David Serna
“Sunset Boulevard” es la obra de un cínico empedernido, un sátiro que, pese a tener en el guionista Charles Brackett su contrapunto responsable y equilibrado, tuvo las agallas suficientes para escribir y dirigir la radiografía más envenenada y corrosiva de la industria del cine cuando Hollywood todavía no había aprendido a reírse de sí mismo. Billy Wilder (el cínico en cuestión) tuvo su castigo: pese a haber recibido los principales Globos de Oro, los miembros más conservadores de la Academia no consintieron que “Sunset Boulevard” triunfara en los Oscar, cediendo los laureles a la otra gran favorita, la poderosa “All About Eve” (de 11 nominaciones se tuvo que consolar con las estatuillas a la Dirección Artística, Música y Guión Original, el último que firmarían juntos Wilder y Brackett). Y entre los muchos ofendidos, es célebre el comentario del magnate Louis B. Mayer, jefe de la Metro Goldwyn-Mayer, a Wilder tras un pase de la película: “¡Eres un cabrón! Has desprestigiado a la industria del cine. Has mordido la mano que te convirtió en alguien y que además te dio de comer. Deberían alquitranarte, emplumarte y arrojarte del país”.

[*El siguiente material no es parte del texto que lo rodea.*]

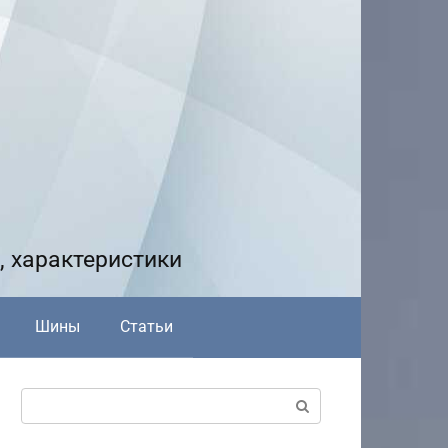
, характеристики
Шины
Статьи
Поиск: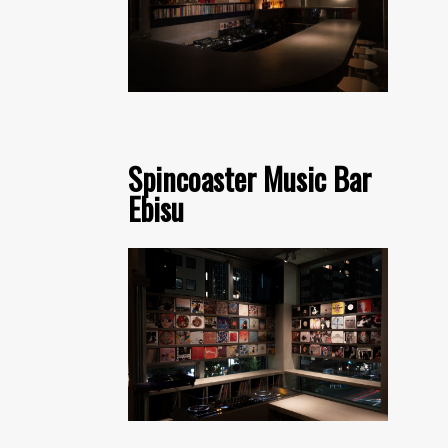
Spincoaster Music Bar
Ebisu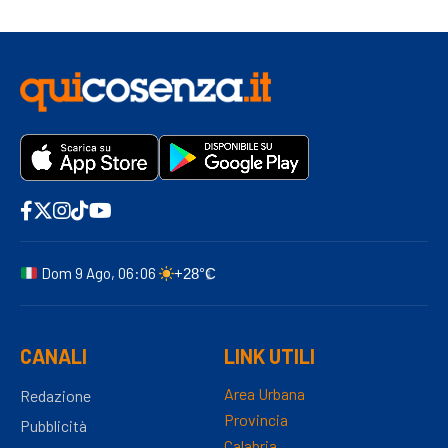
Dom 9 Ago, 06:06
+28°C
CANALI
LINK UTILI
Area Urbana
Redazione
Provincia
Pubblicità
Calabria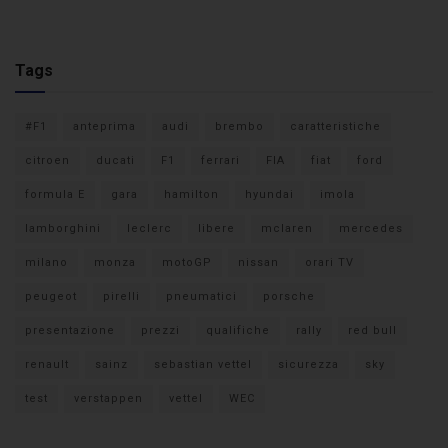
Tags
#F1
anteprima
audi
brembo
caratteristiche
citroen
ducati
F1
ferrari
FIA
fiat
ford
formula E
gara
hamilton
hyundai
imola
lamborghini
leclerc
libere
mclaren
mercedes
milano
monza
motoGP
nissan
orari TV
peugeot
pirelli
pneumatici
porsche
presentazione
prezzi
qualifiche
rally
red bull
renault
sainz
sebastian vettel
sicurezza
sky
test
verstappen
vettel
WEC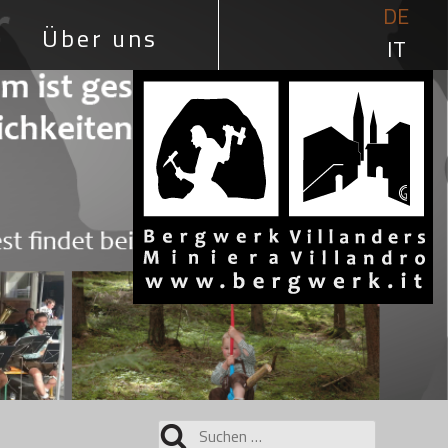
DE
Über uns
IT
Suchen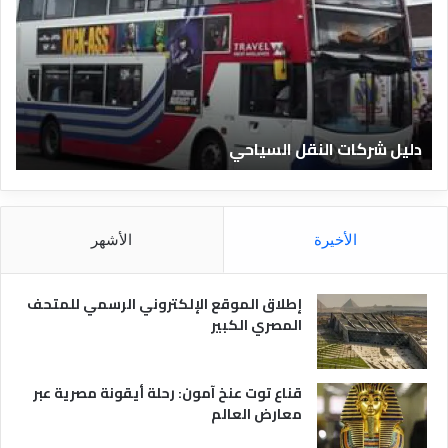
ي
ي
ل
ل
ش
ا
ر
ل
ك
ف
ا
ن
ت
ا
دليل شركات النقل السياحي
د
ا
د
ل
ق
ن
ا
ق
ل
ل
م
الأخيرة
الأشهر
ا
ص
ل
ر
س
ي
إطلاق الموقع الإلكتروني الرسمي للمتحف
ي
ة
المصري الكبير
ا
ح
ي
قناع توت عنخ آمون: رحلة أيقونة مصرية عبر
معارض العالم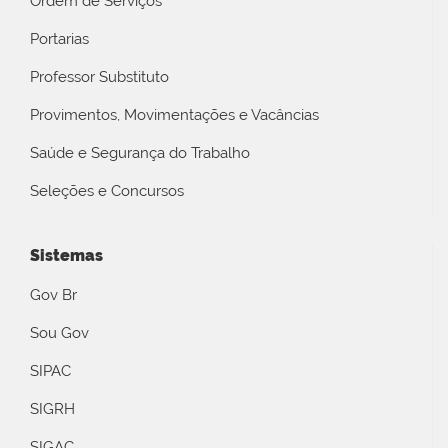
Ordem de Serviços
Portarias
Professor Substituto
Provimentos, Movimentações e Vacâncias
Saúde e Segurança do Trabalho
Seleções e Concursos
Sistemas
Gov Br
Sou Gov
SIPAC
SIGRH
SIGAC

No hay en “Sunset Boulevard” detalle o pieza del guión que no desprenda mordacidad y mala uva. La protagonista, Norma Desmond (Gloria Swanson), una estrella del cine mudo ahora olvidada, vive en Sunset Boulevard (el bulevar del ocaso, de la decadencia). El director de cine que la hizo famosa y que fue su marido, Max von Mayerling (Erich von Stroheim) es ahora su sirviente. La película que Norma visiona en su vieja mansión es “Queen Kelly”, filme mudo que Stroheim escribió y dirigió en la vida real para lucimiento de Swanson y que no pudo terminar, siendo el epitafio de su carrera como cineasta (como prácticamente el de Swanson). La historia es contada por un cadáver, el de Joe Gillis (William Holden), un joven guionista sin escrúpulos que acepta el encargo de reescribirle a Norma un guión (el de “Salomé”) con el que ella espera recuperar su antiguo esplendor. Los amigos con los que Norma juega al bridge también son viejas glorias olvidadas de la pantalla: Buster Keaton, Anna Q. Nilsson y H. B. Warner. Y cuando la Paramount telefonea insistentemente a Norma no es porque Cecil B. De Mille (que también se interpreta a sí mismo, mientras rueda “Samson and Delilah”) haya accedido a dirigirla en “Salomé”, sino porque el estudio quiere alquilarle su viejo coche de época para otro rodaje.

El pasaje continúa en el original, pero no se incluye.